About Morris Aguilar, Ph.D.
This article is derived from an interview with Morris Aguilar, Ph.D. It has been thoughtfully crafted to present the key points and insights shared by Morris during the conversation.
Morris has been an academic researcher in the world of biomedical research and bioinformatics for almost a decade. His early fascination with medicine and science, as well as his affinity for hands-on learning, has made his journey into the tech space anything but conventional. He first had the chance to do research using CRISPR as a tool while he was an undergrad at the University of California, Santa Barbara (UCSB) in 2013. This research occurred around the height of CRISPR’s popularity, and he subsequently fell in love with the scientific research process.
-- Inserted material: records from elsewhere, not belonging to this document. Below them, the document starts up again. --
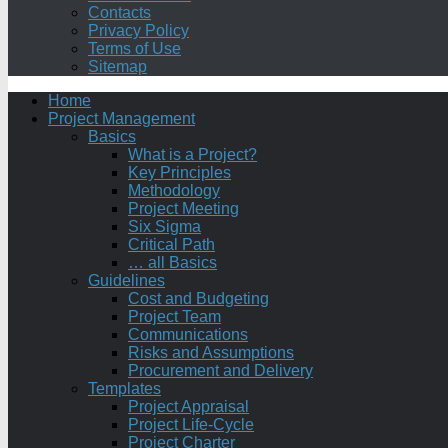
Contacts
Privacy Policy
Terms of Use
Sitemap
Home
Project Management
Basics
What is a Project?
Key Principles
Methodology
Project Meeting
Six Sigma
Critical Path
… all Basics
Guidelines
Cost and Budgeting
Project Team
Communications
Risks and Assumptions
Procurement and Delivery
Templates
Project Appraisal
Project Life-Cycle
Project Charter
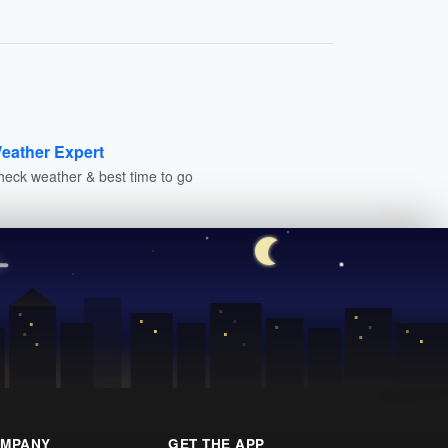
eather Expert
heck weather & best time to go
MPANY
GET THE APP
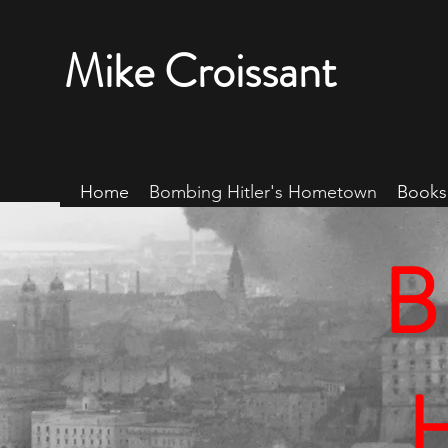
Mike Croissant
Home
Bombing Hitler's Hometown
Books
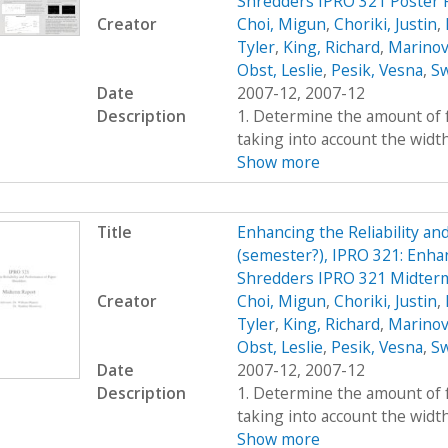
Shredders IPRO 321 Poster 
Creator
Choi, Migun
,
Choriki, Justin
,
Tyler
,
King, Richard
,
Marinov
Obst, Leslie
,
Pesik, Vesna
,
Sw
Date
2007-12, 2007-12
Description
1. Determine the amount of fo
taking into account the widt
Show more
Title
Enhancing the Reliability a
(semester?), IPRO 321: Enhan
Shredders IPRO 321 Midter
Creator
Choi, Migun
,
Choriki, Justin
,
Tyler
,
King, Richard
,
Marinov
Obst, Leslie
,
Pesik, Vesna
,
Sw
Date
2007-12, 2007-12
Description
1. Determine the amount of fo
taking into account the widt
Show more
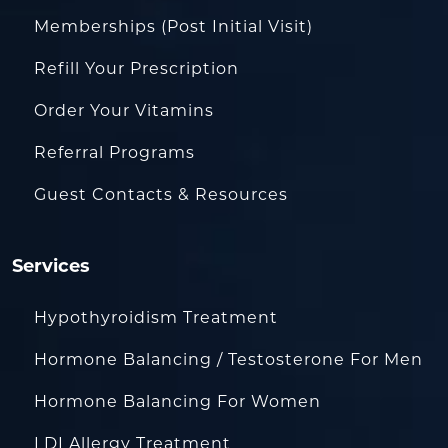
Memberships (Post Initial Visit)
Refill Your Prescription
Order Your Vitamins
Referral Programs
Guest Contacts & Resources
Services
Hypothyroidism Treatment
Hormone Balancing / Testosterone For Men
Hormone Balancing For Women
LDI Allergy Treatment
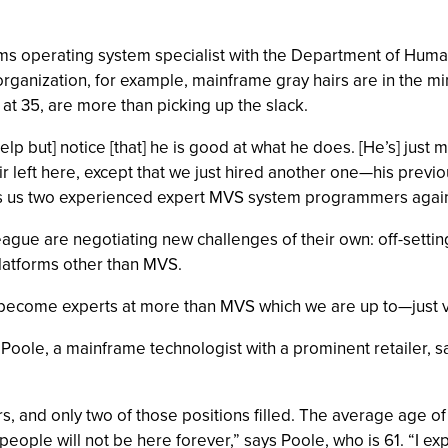
ms operating system specialist with the Department of Human
 organization, for example, mainframe gray hairs are in the m
 at 35, are more than picking up the slack.
elp but] notice [that] he is good at what he does. [He’s] just 
air left here, except that we just hired another one—his pr
gives us two experienced expert MVS system programmers again
league are negotiating new challenges of their own: off-setti
latforms other than MVS.
o become experts at more than MVS which we are up to—just v
oole, a mainframe technologist with a prominent retailer, sa
ars, and only two of those positions filled. The average age o
ople will not be here forever,” says Poole, who is 61. “I expe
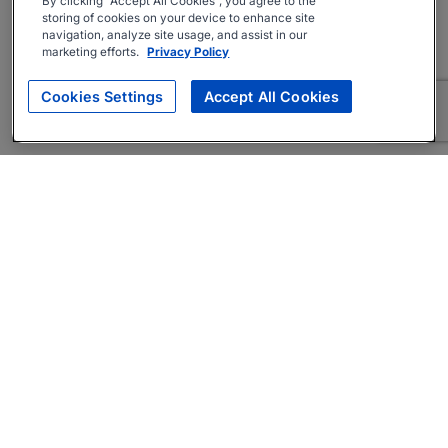
By clicking “Accept All Cookies”, you agree to the
storing of cookies on your device to enhance site
navigation, analyze site usage, and assist in our
marketing efforts.
Privacy Policy
Cookies Settings
Accept All Cookies
About
Companies Hiring
Privacy Policy
Terms
AI Career Tool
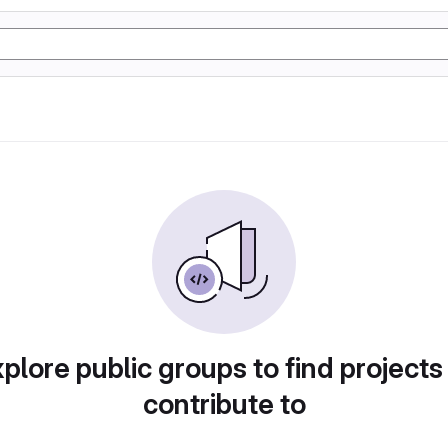
plore public groups to find projects
contribute to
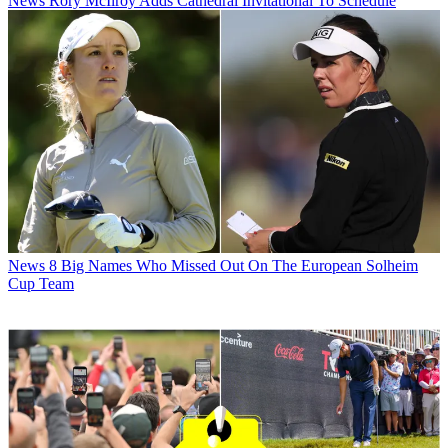
News
Rory McIlroy Adds Cathedral Invitational To Schedule
News
8 Big Names Who Missed Out On The European Solheim
Cup Team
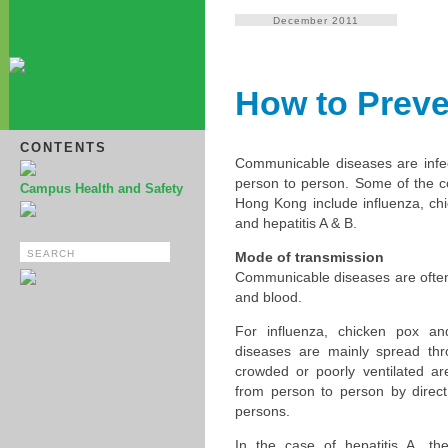
December 2011
How to Prev
CONTENTS
Communicable diseases are infec
person to person. Some of the
Campus Health and Safety
Hong Kong include influenza, ch
and hepatitis A & B.
Mode of transmission
Communicable diseases are often s
and blood.
For influenza, chicken pox a
diseases are mainly spread th
crowded or poorly ventilated a
from person to person by direct 
persons.
In the case of hepatitis A, t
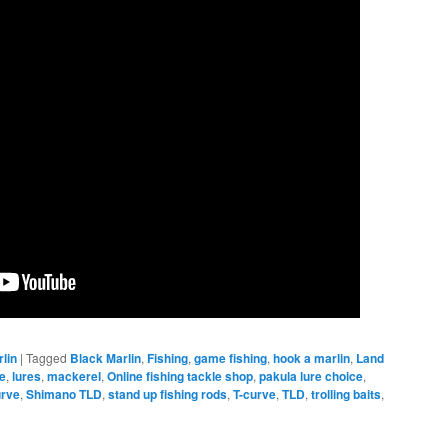
rlin
|
Tagged
Black Marlin
,
Fishing
,
game fishing
,
hook a marlin
,
Land
re
,
lures
,
mackerel
,
Online fishing tackle shop
,
pakula lure choice
,
urve
,
Shimano TLD
,
stand up fishing rods
,
T-curve
,
TLD
,
trolling baits
,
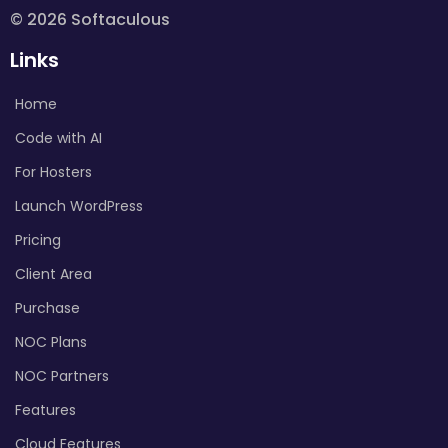
© 2026 Softaculous
Links
Home
Code with AI
For Hosters
Launch WordPress
Pricing
Client Area
Purchase
NOC Plans
NOC Partners
Features
Cloud Features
After graduating in 2015, he spent two years working as a research technician at the Oakley Evolution Lab at UCSB, where he conducted molecular experiments and used bioinformatics tools to analyze DNA sequencing data. Through utilizing this specialized data analysis software, Morris began learning Python and finding ways to incorporate machine learning into his research. In 2017, he started his dual M.D./Ph.D. in Bioinformatics and Genomics via the Medical Scientist Training Program (MSTP) at thePenn State College of Medicine. He did his graduate research on human genomics and metabolism, using AI models from scikit-learn to aid in interpreting how sequencing and metabolic data are linked to complex diseases.
He is still finishing up his M.D., but received his Ph.D. in Bioinformatics and Genomics at the end of 2022, just as the current era of LLMs providing incredible utility began to get mainstream attention. He now uses the prompt engineering and AI toolchain knowledge from his time at The Multiverse School to enhance the speed of the iteration processes of his research.